Etiket arşivi: Şeyma Gür

Arka Sıra Değil Orası

Haklısın; Allah’ın sevdiği, çok sevdiği, daha çok sevdiği ve  hiç sevmediği kulları vardır, evet..

Doğrudur; iman eden ve takvaya sarılanları;

Namazını hem de ilk vaktinde kılanları

Zekatını dosdoğru verenleri

Dahası varlıkta da yoklukta da bağışta bulunanları

Öfkesini yutanları

İnsanları bağışlayanları

Günahta ısrar etmeyip tevbe edenleri sever, çok sever.

Senin tabirinle ön sıralarda oturanlar, gözde olanlardır onlar.

Ve fakat acaba bu gözde kullar her dâim bir elleri yağda bir elleri balda mı yaşarlar?

Acaba hiç sıkıntı yüzü görmezler mi?

Duâları dâima ve ayniyle mi kabul görür hep?

Ne isteseler olur mu?

Dünya onlara kesintisiz güler mi?

Bilakis..

En büyük sıkıntıları, en sevgili olanlar; peygamberler ve Allah dostları çekmiştir hep.

Dert kötü bir şey olsa Allah onu sevdiklerine vermezdi.

İyidir dert..

Ruhun inkişafına vesile olur..

Rahmet-i İlahiyenin kucağına atar

Kalbi inceltir

Dünyaya bedel âhirete baktırır

Temizler, paklar, parlatır duyguları

Zaten Allah dostunun Allah ile pazarlığı olmaz.
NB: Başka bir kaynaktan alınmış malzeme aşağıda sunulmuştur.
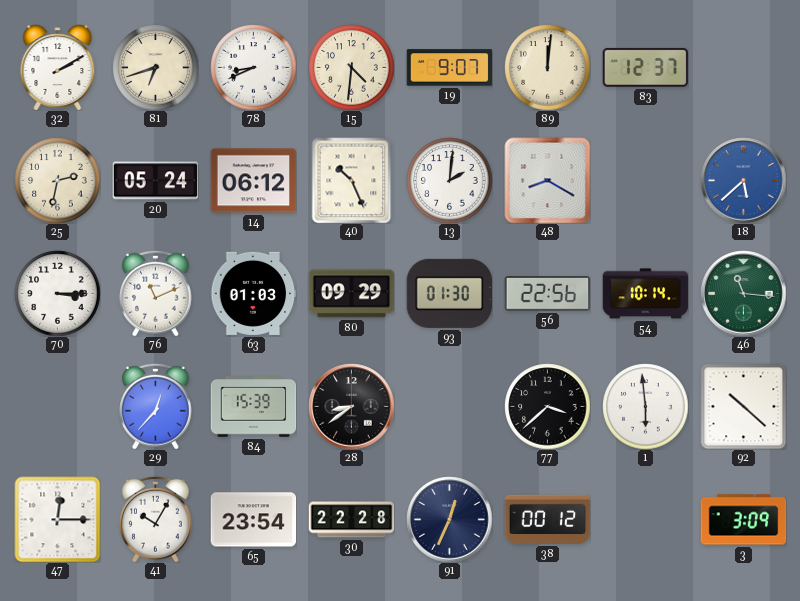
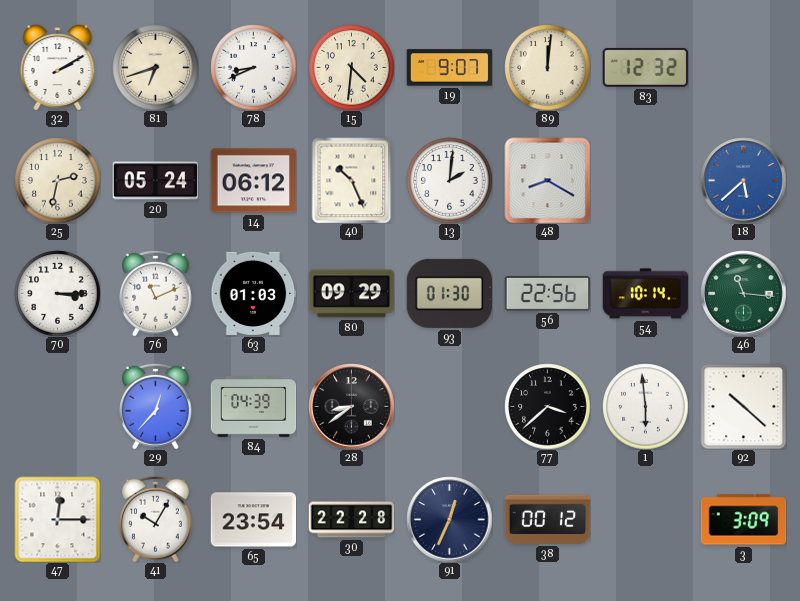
83: 12:37 -> 12:32
84: 15:39 -> 04:39
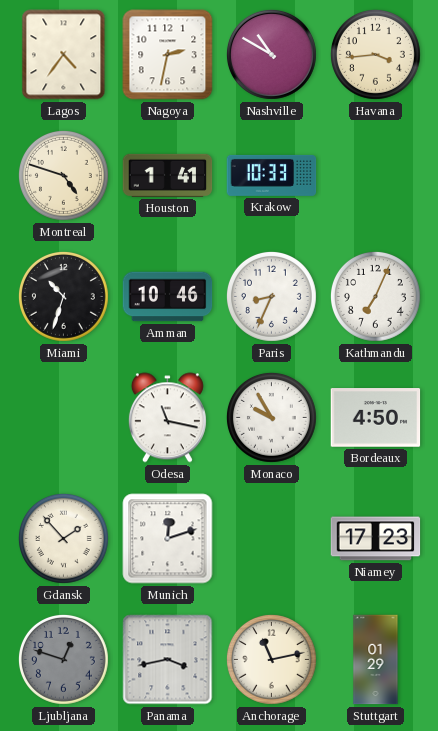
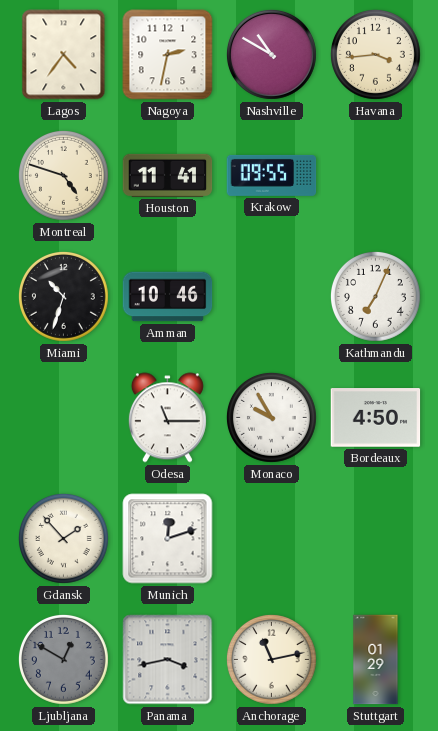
Houston: 1:41 -> 11:41
Krakow: 10:33 -> 09:55
Paris: 8:34 -> none
Odesa: 11:17 -> 11:15
Niamey: 17:23 -> none
Ljubljana: 12:48 -> 12:50
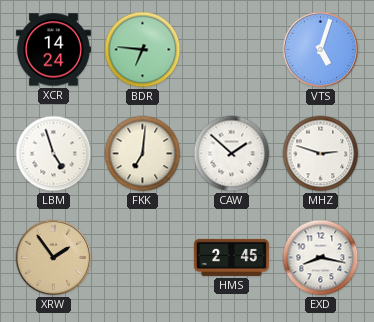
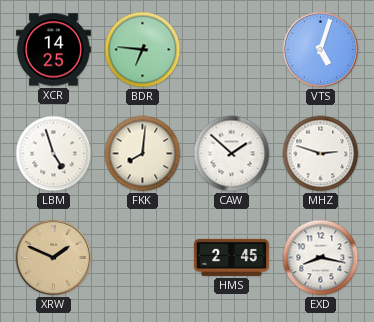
XCR: 14:24 -> 14:25
FKK: 7:01 -> 8:01
XRW: 1:54 -> 1:49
Muhabbeti koşullu değildir. Ondan gelen hoştur, baş-göz üstünedir.

Yakup’tur Allah dostu; yıllarca Yusuf’unun hasretiyle yandıktan sonra Bünyamin’ini de kaybedince tıpkı Yusuf’u yitirdiğinde dediği gibi “Bana düşen güzel bir sabırdır”diyebilendir.

Oğlu, peygamberliğine biat etmediği halde (hâşâ) Rabbisine küsmeyen Nuh’tur.
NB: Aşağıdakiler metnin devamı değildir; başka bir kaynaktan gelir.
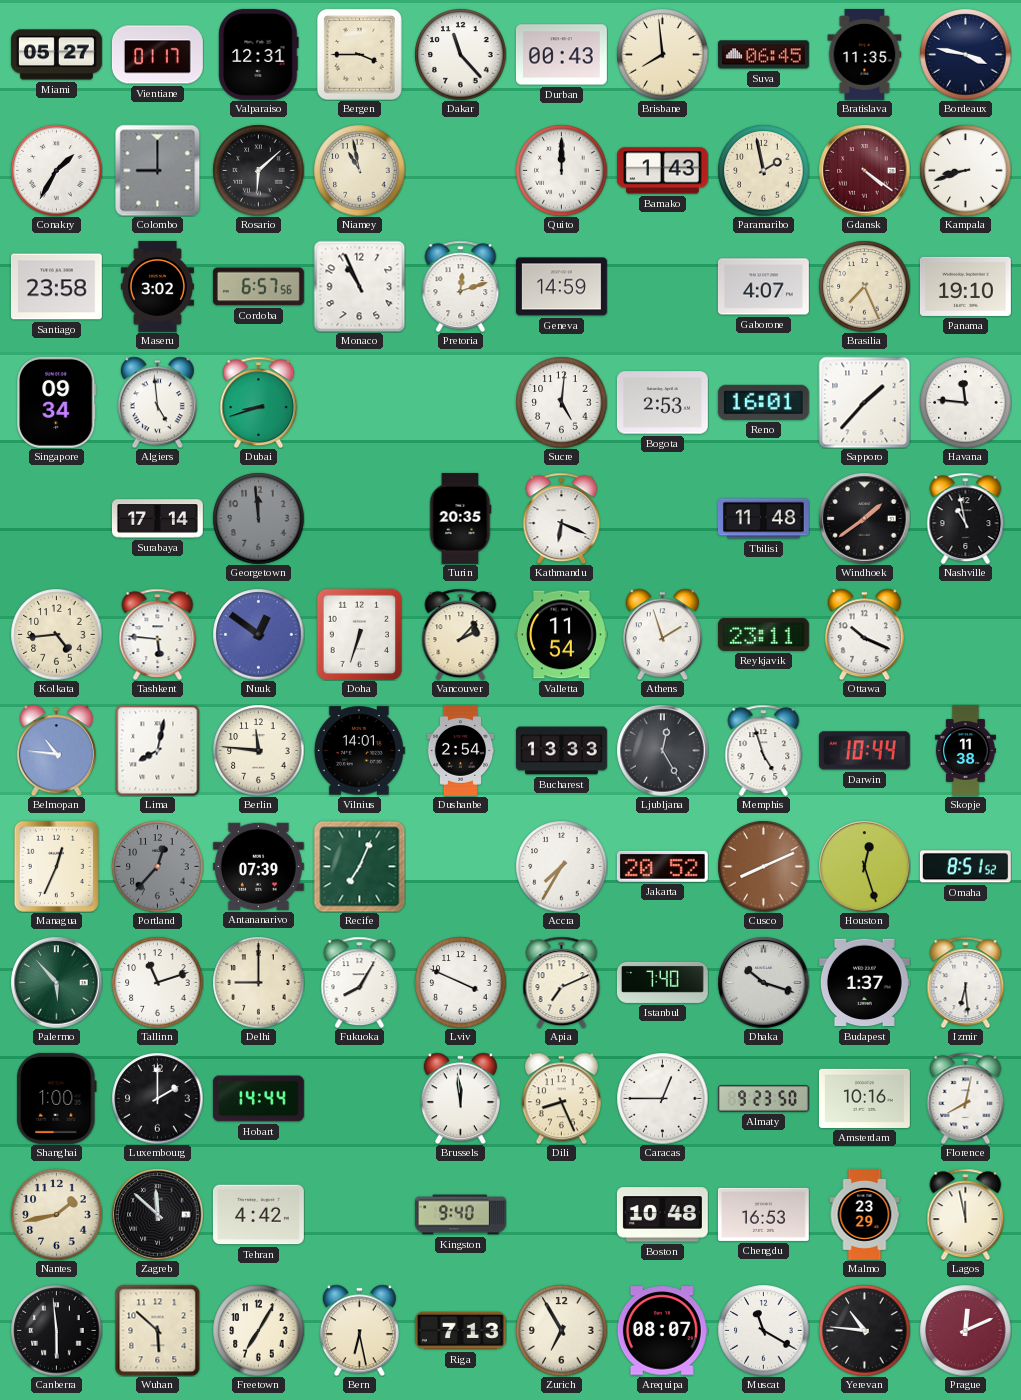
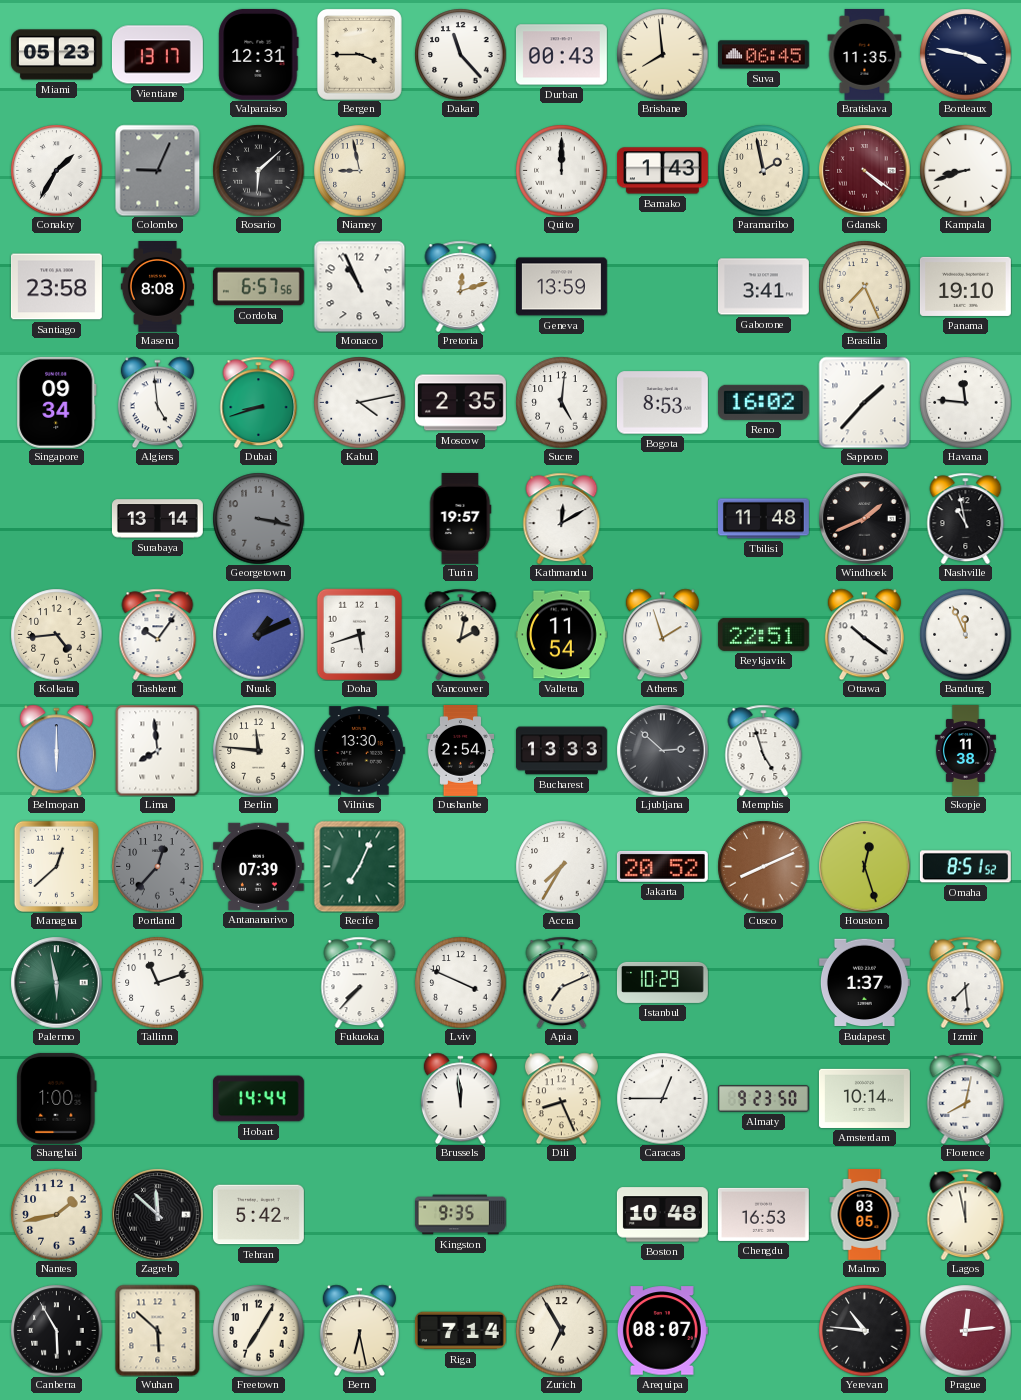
Miami: 05:27 -> 05:23
Vientiane: 01:17 -> 13:17
Colombo: 9:00 -> 9:04
Niamey: 10:58 -> 8:58
Maseru: 3:02 -> 8:08
Geneva: 14:59 -> 13:59
Gaborone: 4:07 -> 3:41
Kabul: none -> 4:13
Moscow: none -> 2:35
Bogota: 2:53 -> 8:53
Reno: 16:01 -> 16:02
Surabaya: 17:14 -> 13:14
Georgetown: 11:59 -> 3:17
Turin: 20:35 -> 19:57
Kathmandu: 6:19 -> 12:10
Windhoek: 1:39 -> 1:41
Tashkent: 5:46 -> 10:06
Nuuk: 12:51 -> 1:11
Doha: 6:33 -> 5:42
Vancouver: 2:07 -> 2:02
Reykjavik: 23:11 -> 22:51
Ottawa: 10:19 -> 10:21
Bandung: none -> 11:56
Belmopan: 10:46 -> 6:00
Lima: 8:02 -> 7:59
Vilnius: 14:01 -> 13:30
Ljubljana: 12:25 -> 2:52
Darwin: 10:44 -> none
Managua: 12:34 -> 12:38
Palermo: 5:53 -> 5:58
Delhi: 9:00 -> none
Fukuoka: 8:05 -> 7:37
Istanbul: 7:40 -> 10:29
Dhaka: 10:18 -> none
Izmir: 6:29 -> 7:29
Luxembourg: 2:00 -> none
Amsterdam: 10:16 -> 10:14
Tehran: 4:42 -> 5:42
Kingston: 9:40 -> 9:35
Malmo: 23:29 -> 03:05
Canberra: 5:59 -> 5:55
Riga: 7:13 -> 7:14
Muscat: 11:20 -> none
Prague: 12:11 -> 12:14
Babası iman etmediği halde tebliğ vazifesinden vazgeçmeyen İbrahim’dir.

En sevgili amcasının hidayetine vesile olamayan Muhammed’dir sallalahu aleyhi vesellem.

Onlar Rablerinin rahmetini ittiham etmediler. Merhametinden, hikmetinden kuşkuya düşmediler. Kendi merhametlerini, onun merhametinden ileriye sürmediler. İmtihanlarının ağırlığından şekva etmediler.

O Allah’tır bildiler.. Abes iş yapmaz, zulmetmez!.. Rahmeti her şeyi, herkesi kuşatır.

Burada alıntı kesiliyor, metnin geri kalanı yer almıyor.